##### Exercise data #####
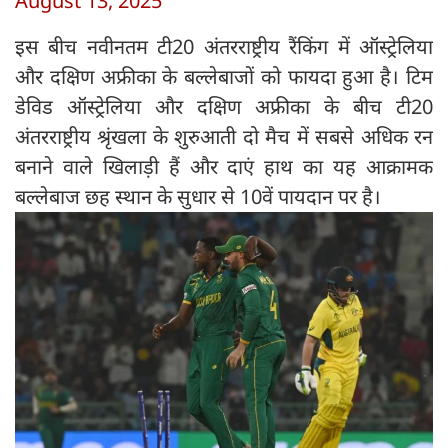
August 13, 2025
इस बीच नवीनतम टी20 अंतरराष्ट्रीय रैंकिंग में ऑस्ट्रेलिया
और दक्षिण अफ्रीका के बल्लेबाजों को फायदा हुआ है। टिम
डेविड ऑस्ट्रेलिया और दक्षिण अफ्रीका के बीच टी20
अंतरराष्ट्रीय श्रृंखला के शुरुआती दो मैच में सबसे अधिक रन
बनाने वाले खिलाड़ी हैं और दाएं हाथ का यह आक्रामक
बल्लेबाज छह स्थान के सुधार से 10वें पायदान पर है।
#####
# [About this exercise]
Set each line down exactly, starting with the one that contains "इस बीच नवीनतम" and ending with the last line of the listing; add nothing else.

# [Completed exercise]
इस बीच नवीनतम टी20 अंतरराष्ट्रीय रैंकिंग में ऑस्ट्रेलिया
और दक्षिण अफ्रीका के बल्लेबाजों को फायदा हुआ है। टिम
डेविड ऑस्ट्रेलिया और दक्षिण अफ्रीका के बीच टी20
अंतरराष्ट्रीय श्रृंखला के शुरुआती दो मैच में सबसे अधिक रन
बनाने वाले खिलाड़ी हैं और दाएं हाथ का यह आक्रामक
बल्लेबाज छह स्थान के सुधार से 10वें पायदान पर है।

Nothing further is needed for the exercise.